O.K. - I'll tell you, since you're so interested.
It's tax.
Well, and Brexit, but I promised not to talk about that anymore.
Sorry.
The point, to which I was about to get before you interrupted, is that although we may reside in Jersey, we are certainly no tax exiles. This is, in fact, not only The Point, but a sore one to boot. What's made us so sensitive on the matter is that we've just been stiffed by the Jersey taxman.
Prior to That Whose Name Shall Remain Unspoken, our UK passports made the whole world our oyster. Well, Europe anyway. We could flit between Jersey, France, Spain, Portugal - anywhere in the EU - with impunity. Not now. Now we are limited to 90 days out of 180, and that is a right royal pain in the arse. To try to mitigate the effects of this, we decided to relocate from Jersey and make ourselves resident in a Schengen country before the transition period dribbled to an inconclusive end. We chose Portugal, on the grounds that we had contacts there, spoke the language (to a degree), knew the culture (to a lesser degree) and the authorities seemed intent on facilitating, indeed encouraging immigration. After managing to vault the customary obstacle course of bureaucratic hurdles, we succeeded in getting our Portuguese residencias. You can't, however, be resident in two different places at the same time - a sort of bureaucratic interpretation of the Pauli Exclusion Principle. So, when I filled in my state of the art, digital, online, Jersey 2020 tax return, I looked at the question "Were you resident in Jersey throughout the year in question?" and ticked the box marked 'no'.

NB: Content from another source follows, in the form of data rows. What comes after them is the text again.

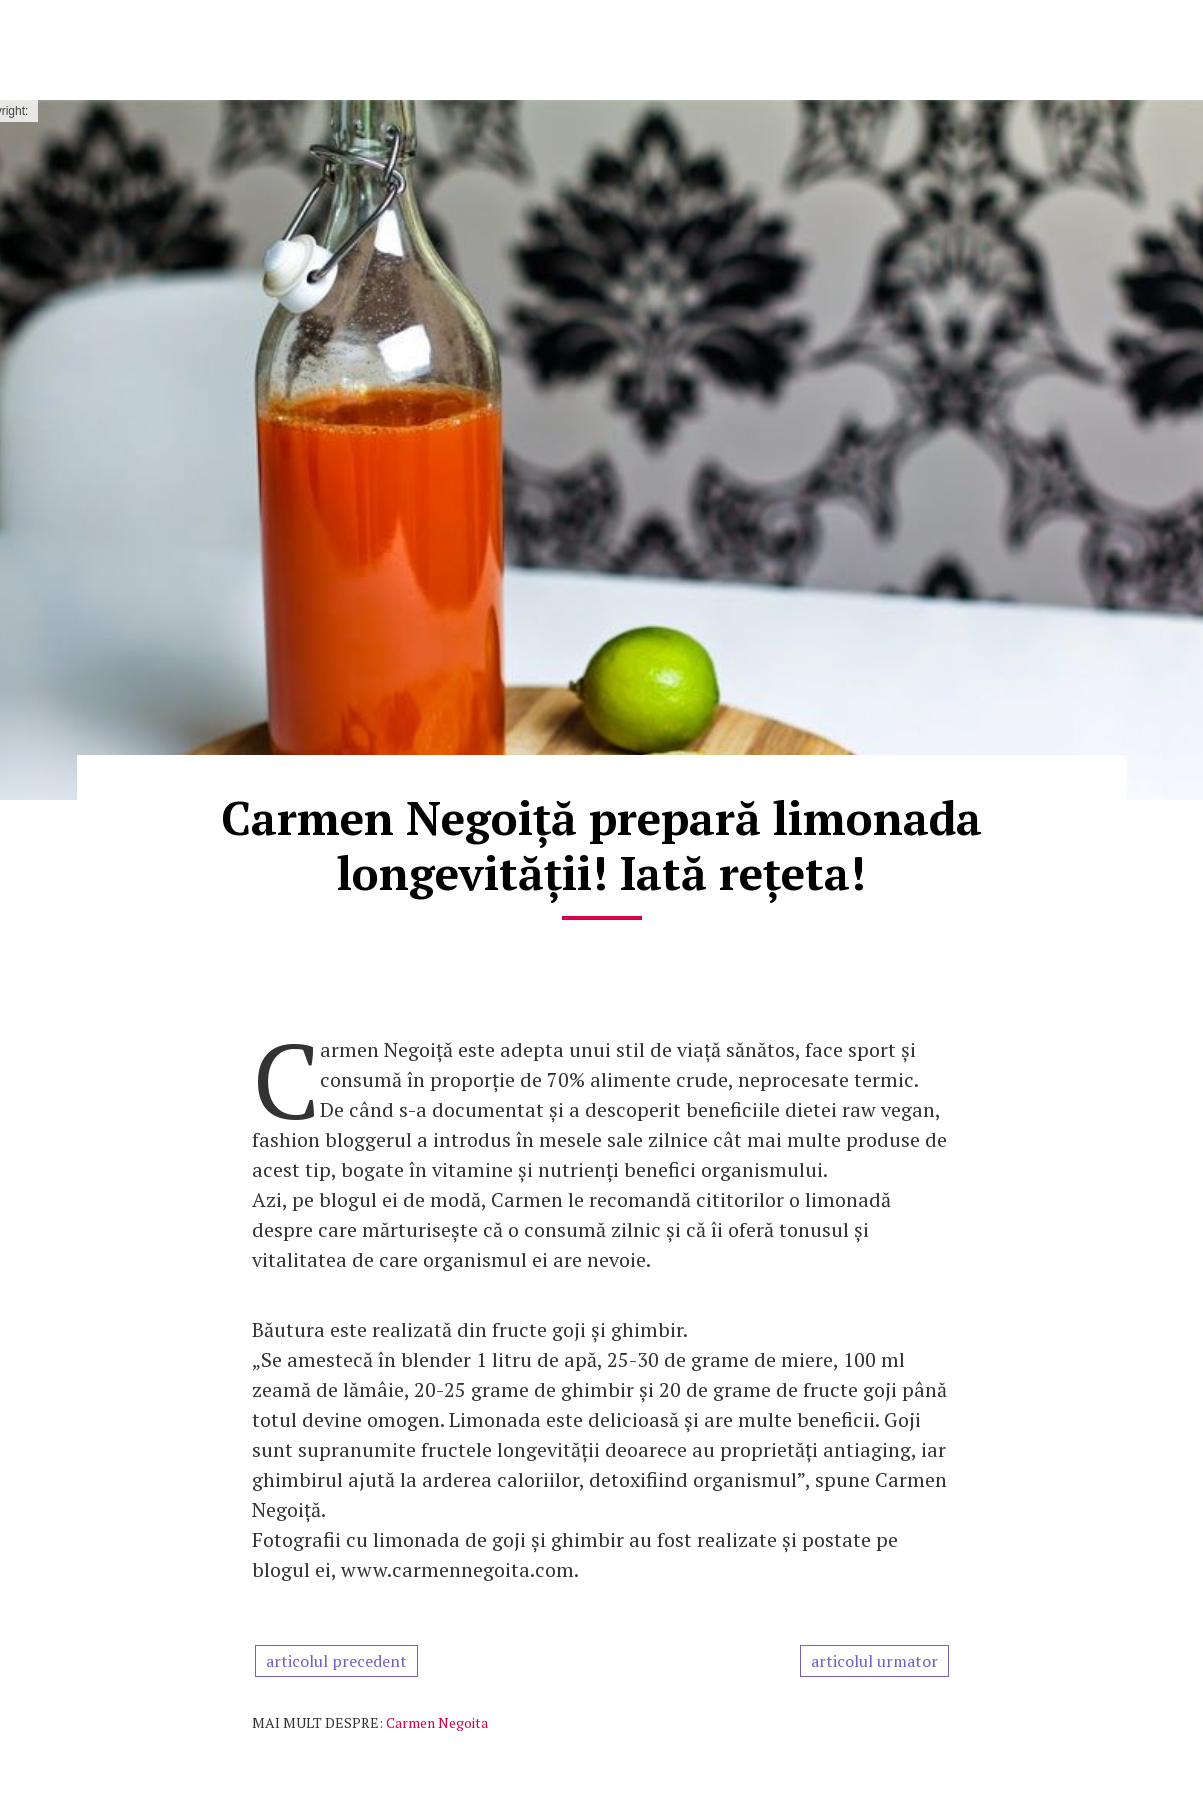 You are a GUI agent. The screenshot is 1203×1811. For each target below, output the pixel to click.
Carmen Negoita (437, 1722)
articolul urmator (874, 1661)
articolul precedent (336, 1661) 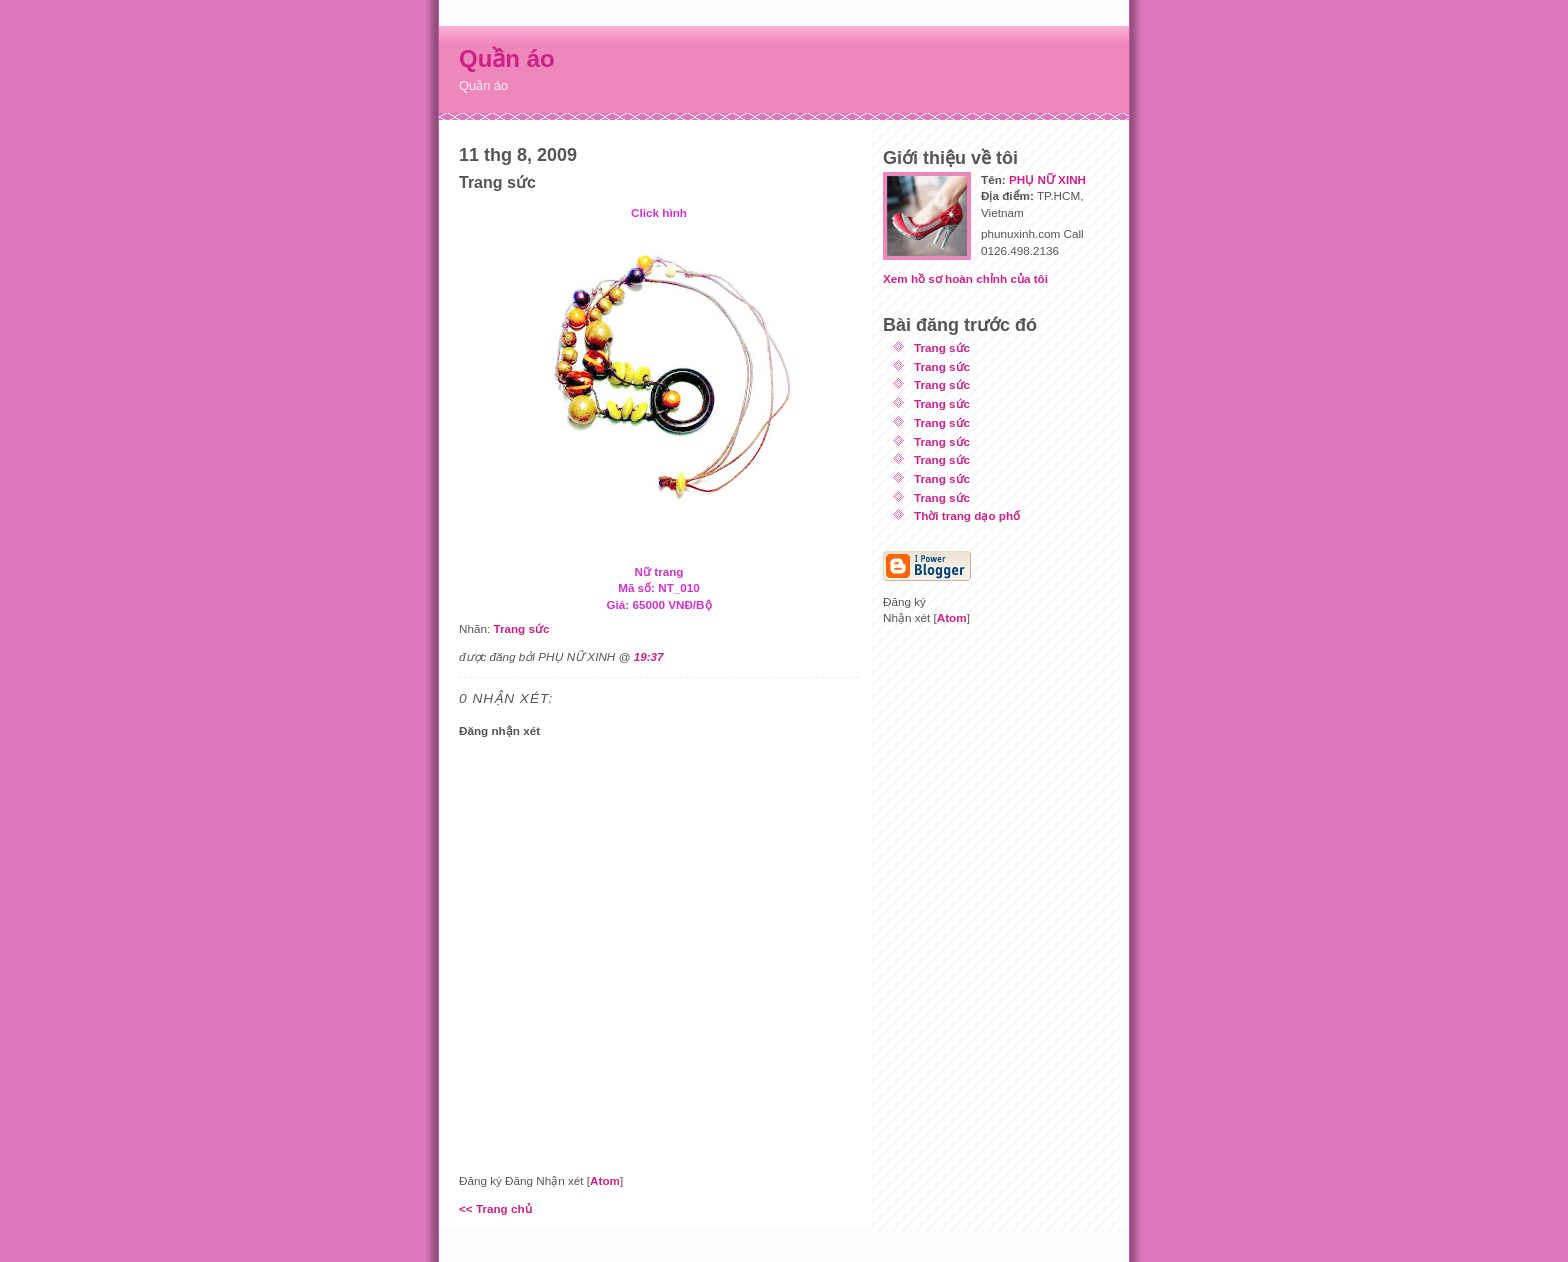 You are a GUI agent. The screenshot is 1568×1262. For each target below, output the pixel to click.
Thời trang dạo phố (967, 515)
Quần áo (507, 58)
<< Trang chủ (495, 1208)
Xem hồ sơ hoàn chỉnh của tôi (965, 278)
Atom (605, 1180)
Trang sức (521, 628)
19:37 (649, 656)
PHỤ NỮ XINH (1047, 179) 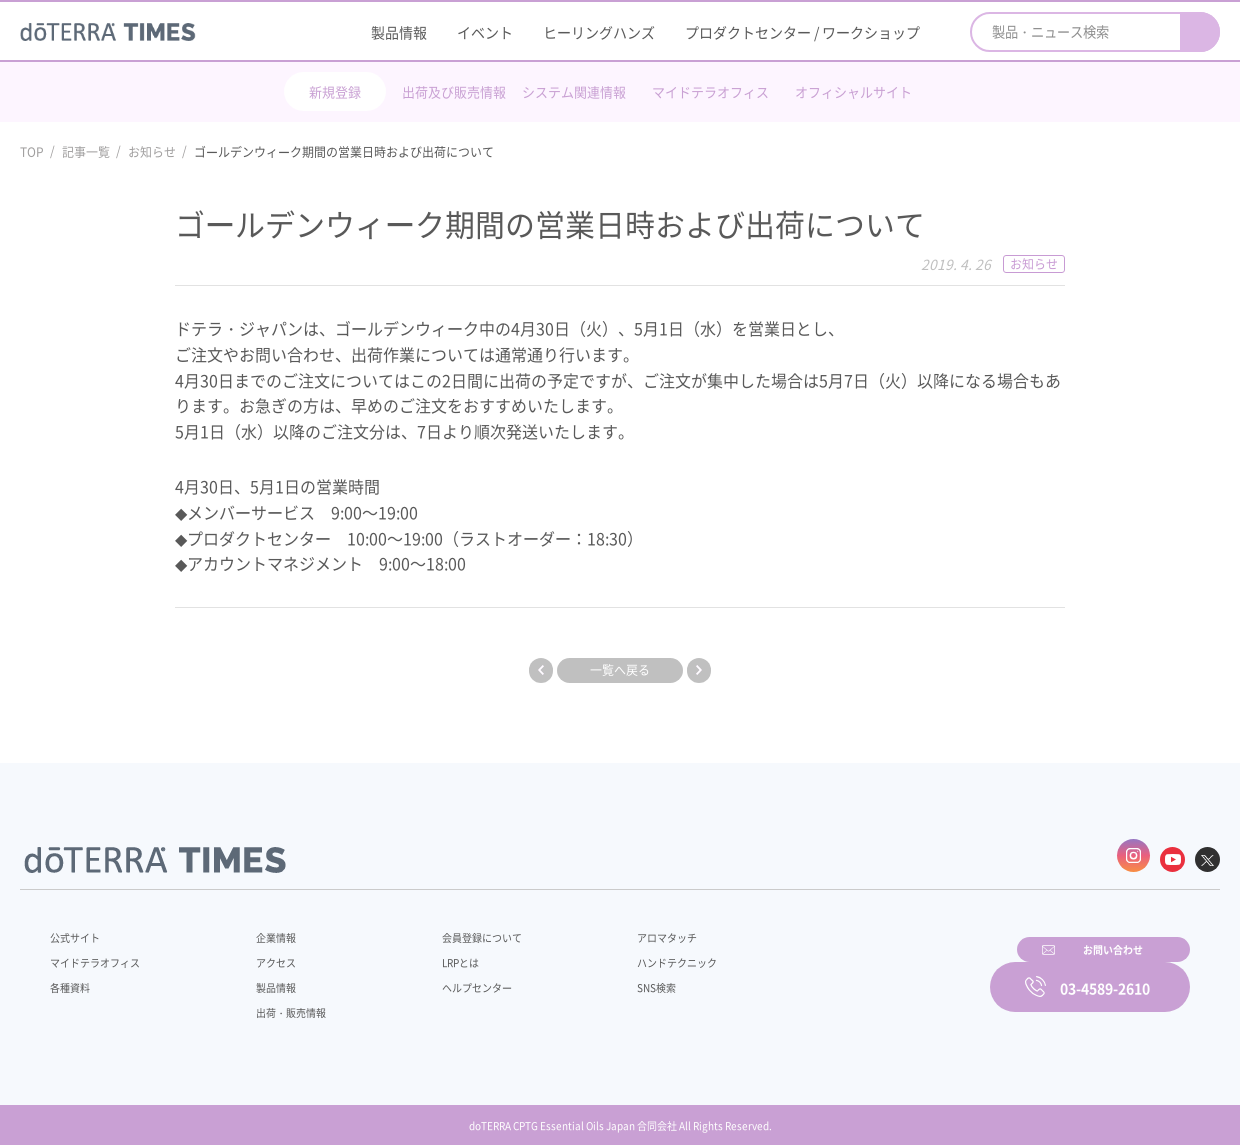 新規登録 (335, 91)
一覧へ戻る (620, 670)
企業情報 (263, 927)
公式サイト (80, 927)
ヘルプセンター (446, 977)
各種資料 (74, 977)
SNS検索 (604, 977)
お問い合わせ (875, 974)
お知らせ (152, 152)
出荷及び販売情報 (454, 91)
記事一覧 (86, 152)
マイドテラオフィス (710, 91)
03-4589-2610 (1105, 974)
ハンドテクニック (629, 952)
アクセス (263, 952)
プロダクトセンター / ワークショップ (802, 32)
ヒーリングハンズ (599, 32)
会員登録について (452, 927)
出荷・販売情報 (281, 1002)
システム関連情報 (574, 91)
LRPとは (427, 952)
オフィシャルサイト (853, 91)
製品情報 (399, 32)
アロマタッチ (617, 927)
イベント (485, 32)
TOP (32, 152)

Several weeks later I received an electronic billet-doux containing our tax assessment. I casually flicked the file open, expecting the usual modest increase that had characterised earlier incarnations of this classic example of the official version of demanding money with menaces.
JESUS H. CHRIST!
HOW MUCH?!
It had more than doubled. How in the name of all that's holy did they manage to come up with that figure? Our pensions had increased by 0.9%. What possible justification could the grasping, avaricious bastards have for increasing our tax liability by 233% ?
Find out in the next, unedifying, instalment of 'Open Your Wallet', coming soon to a computer screen near you.
Footnotes:
(1) The locals rarely refer to the place as 'Jersey', but usually call it 'The Island' (mentally capitalised).
(2) Delightful, though probably apocryphal story:
Lecturer: " If Mr Jagger can't get no satisfaction, then he must, perforce, get some satisfaction. In English, two negatives will make a positive, but two positives will never make a negative."
Student at back: "Yeah, Right!"
(3) Well, actually, I didn't - Liz did. But I took the order.
(4) © Name & address withheld. I'm still awaiting his permission to publish his coruscating hatchet-job on the blog.